This paper presents few common myths in machine learning. Tries to explain each of them.


Myth 1: TensorFlow is a library for working with tensors.
Myth 2: Image databases reflect real photographs found in nature.
Myth 3: MO researchers do not use test kits for testing.
Myth 4: All input data is used in neural network training.
Myth 5: Learning for very deep residual networks requires packet normalization.
Myth 6: Networks with attention [attention] are better than convolution [convolution].
Myth 7: Cards of Significance — A Reliable Way to Interpret Neural Networks.

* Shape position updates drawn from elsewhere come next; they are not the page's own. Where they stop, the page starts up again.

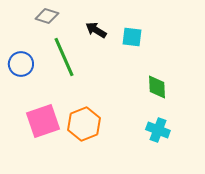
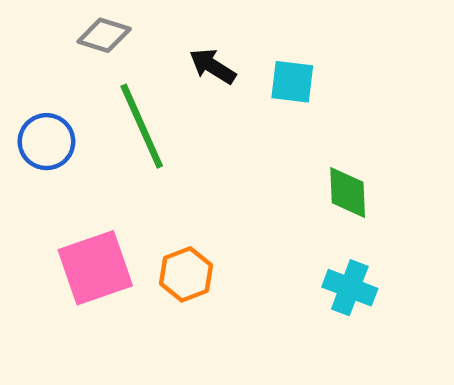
orange hexagon: (84, 124) -> (186, 274), size x0.7

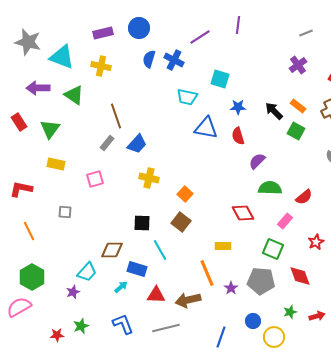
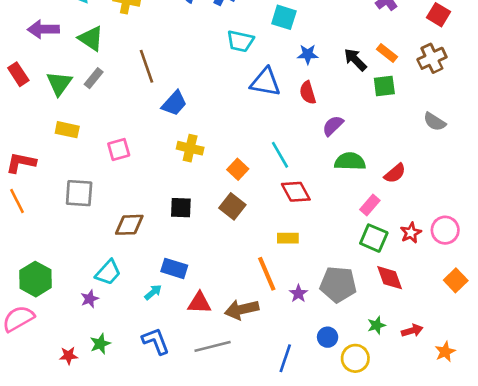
green square: (296, 131) -> (384, 86), turned -36
gray rectangle: (107, 143) -> (94, 78), moved
gray square: (65, 212) -> (79, 193), size x1.6
red diamond: (243, 213) -> (296, 192), moved
orange line: (29, 231) -> (17, 201), moved
green square: (273, 249) -> (374, 238), moved
brown diamond: (112, 250) -> (129, 225), moved
cyan line: (160, 250) -> (280, 155), moved

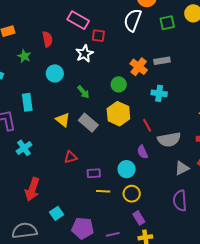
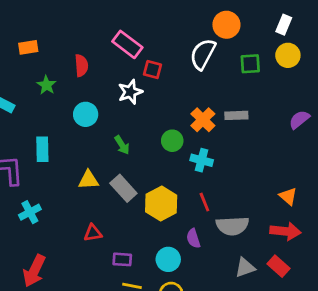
cyan cross: (159, 93) -> (202, 160), moved
yellow hexagon: (118, 114) -> (161, 204), moved
yellow triangle: (63, 120) -> (89, 180), turned -49

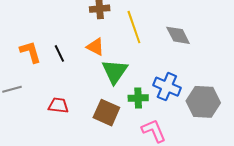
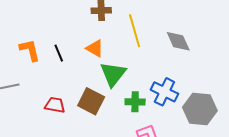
brown square: (106, 113) -> (91, 101), moved

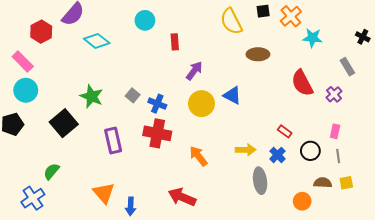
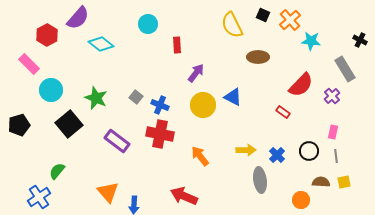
black square: (263, 11) -> (263, 15), turned 32
gray rectangle: (347, 67) -> (345, 69), size x1.4
red semicircle: (302, 83) -> (301, 85), turned -108
cyan circle: (26, 90) -> (51, 90), moved
red rectangle: (285, 131) -> (283, 112), moved
purple rectangle: (113, 141) -> (117, 141), turned -40

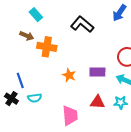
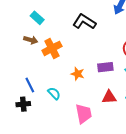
orange cross: (47, 47) -> (52, 48), turned -30
cyan semicircle: (35, 98) -> (54, 93), moved, turned -120
black cross: (11, 99) -> (23, 104), turned -32

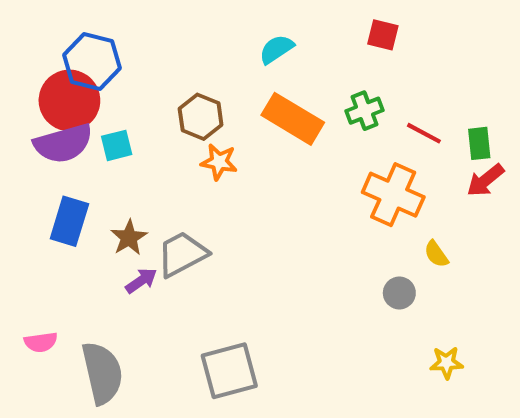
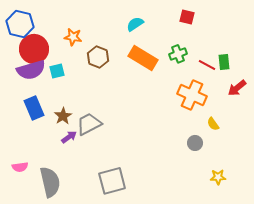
blue hexagon: (92, 61) -> (20, 24), moved
green rectangle: (479, 143) -> (224, 62), moved
orange star: (219, 162) -> (73, 37), moved
blue rectangle: (69, 221) -> (34, 108), turned -40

Myth 1: TensorFlow is a library for working with tensors


In fact, this is a library for working with matrices, and this difference is quite significant.
In Computing Higher Order Derivatives of Matrix and Tensor Expressions. Laue et al. NeurIPS 2018 authors demonstrate that their automatic differentiation library, based on real tensor calculus, has much more compact expression trees. The fact is that tensor calculus uses index notation, which makes it possible to work equally with direct and inverse modes.

Matrix numbering hides indices for convenience of notation, which makes automatic expression trees often too complex.

Consider the multiplication of matrices C = AB. We have




C˙
=A˙B+AB

for direct mode and

 A¯=C¯BT,B¯=ATC

for the reverse. To correctly perform multiplication, you need to strictly observe the order and use of hyphenation. For a person engaged in MO, from the point of view of writing, it looks confusing, but from the point of view of calculations it is an extra load for the program.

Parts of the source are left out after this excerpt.